PAY TV -- PAUL KALINA
Russian Doll, SHOWTIME, 8.30PM
In this highly contrived, tissue-thin romantic comedy, a mail-order bride arrives from Russia to find her intended husband has suffered a terminal heart attack. (Perhaps he knew what the plot had in store.) Meanwhile, low-rent investigator Harvey (Hugo Weaving), broken-hearted after accidentally discovering his lover's infidelity, finds his life entangled with that of the endlessly tittering and skittish Katia (Natalia Novikova), who quickly begins a torrid and secretive affair with Harvey's best friend Ethan (David Wenham, hopelessly miscast as a pious Jew). Moving at a pace that might be euphemistically described as leisurely, the join-the-dots caper enlists the standard repertoire of mix-ups and confusions to build to the inevitable true-love-blossoms climax. Most disappointing, however, is director and co-writer Stavros Katantzidis' reluctance to show us why or how his heroes find love.
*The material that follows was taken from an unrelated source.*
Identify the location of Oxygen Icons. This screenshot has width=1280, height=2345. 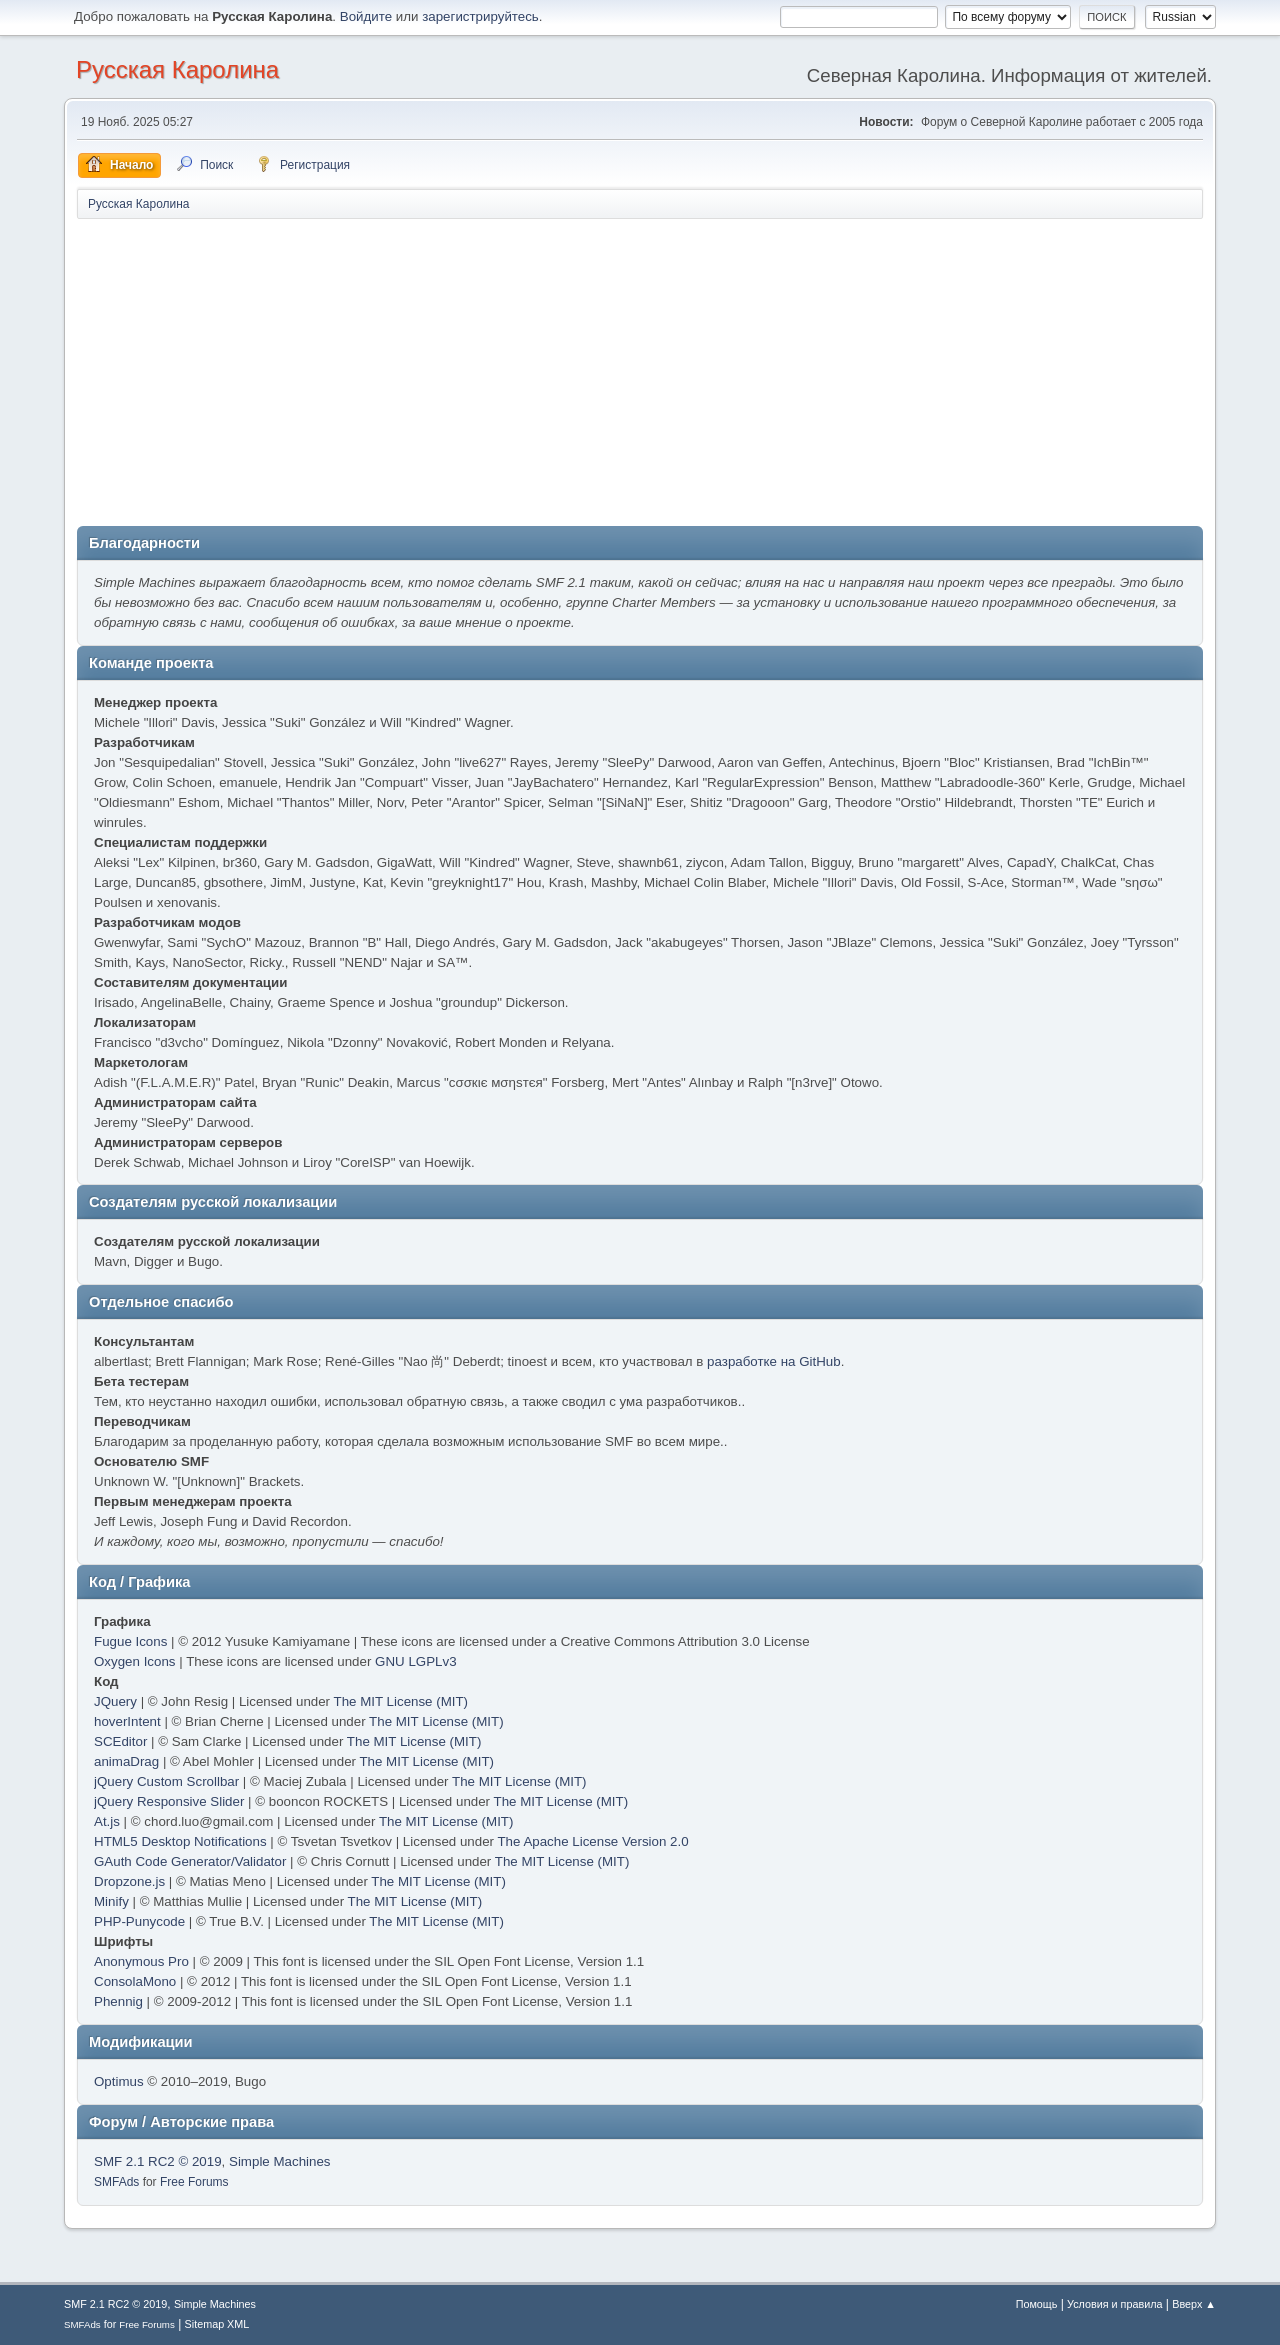
(135, 1661).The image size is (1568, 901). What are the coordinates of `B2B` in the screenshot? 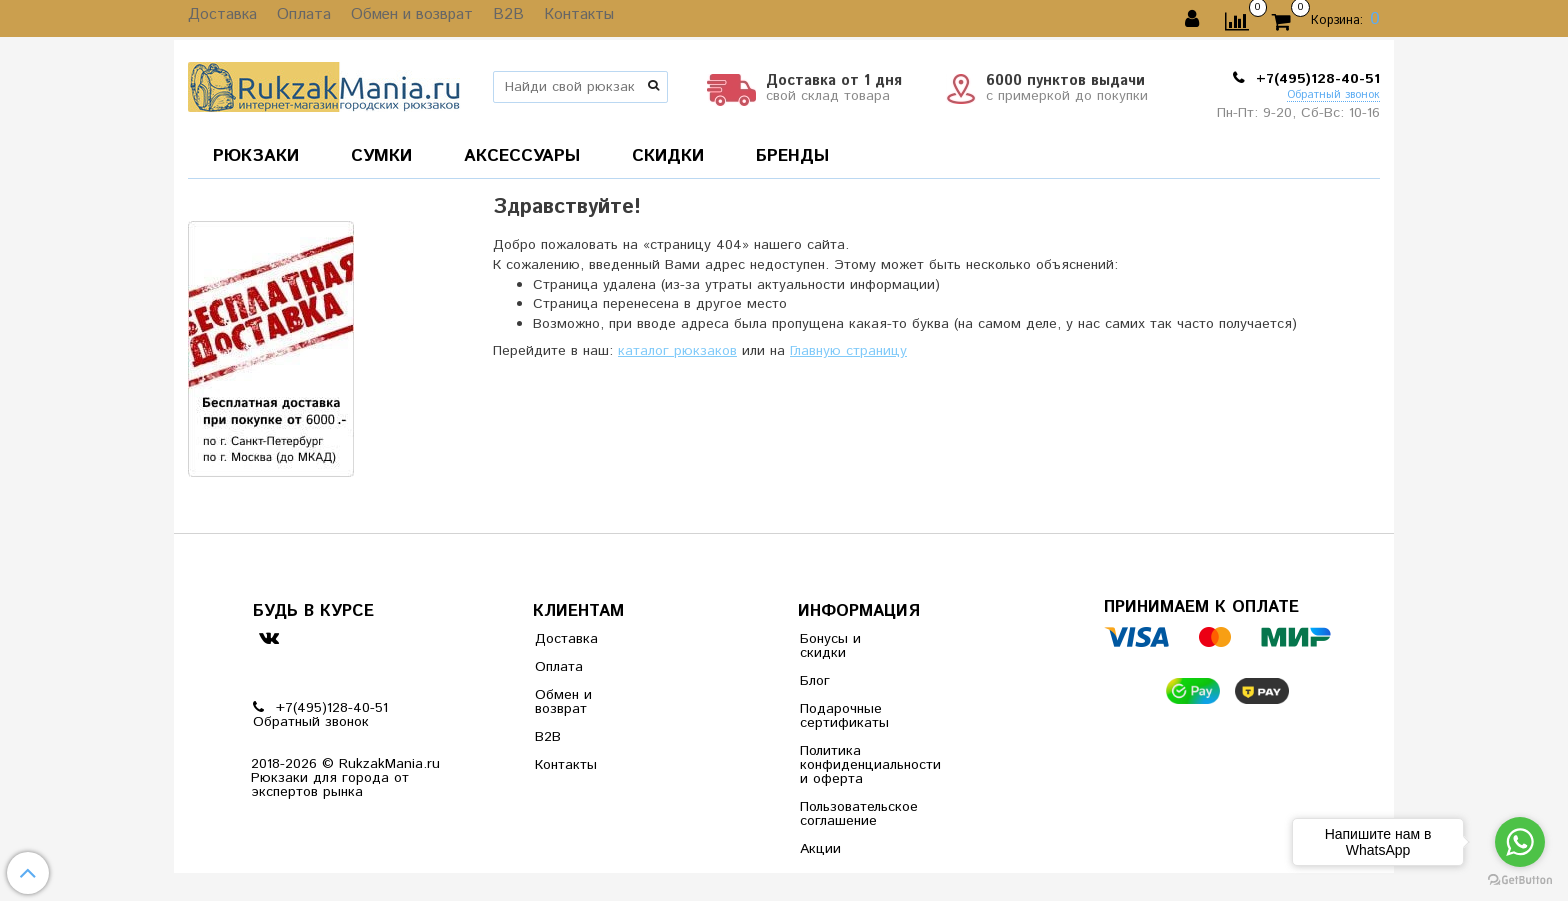 It's located at (486, 19).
Outbreak, MOVIE EXTRA, 8.30PM
Subject-matter that has recently become even more compelling - a fast-acting killer virus has affected a small town in the US and threatens to spread across the nation - is the starting-point to this unsettling disaster film, which starts out well but soon loses its focus. Dustin Hoffman plays an army scientist who breaks rank and becomes a one-man army pitted against his superiors, within whose ranks a conspiracy emerges. Subtlety is a quality notable only for its absence in the work of Wolfgang Peterson (Das Boot, In the Line of Fire), who delivers a gripping, though unsurprising, potboiler filled with skilfully staged, hair-raising stunts and heart-stopping showdowns.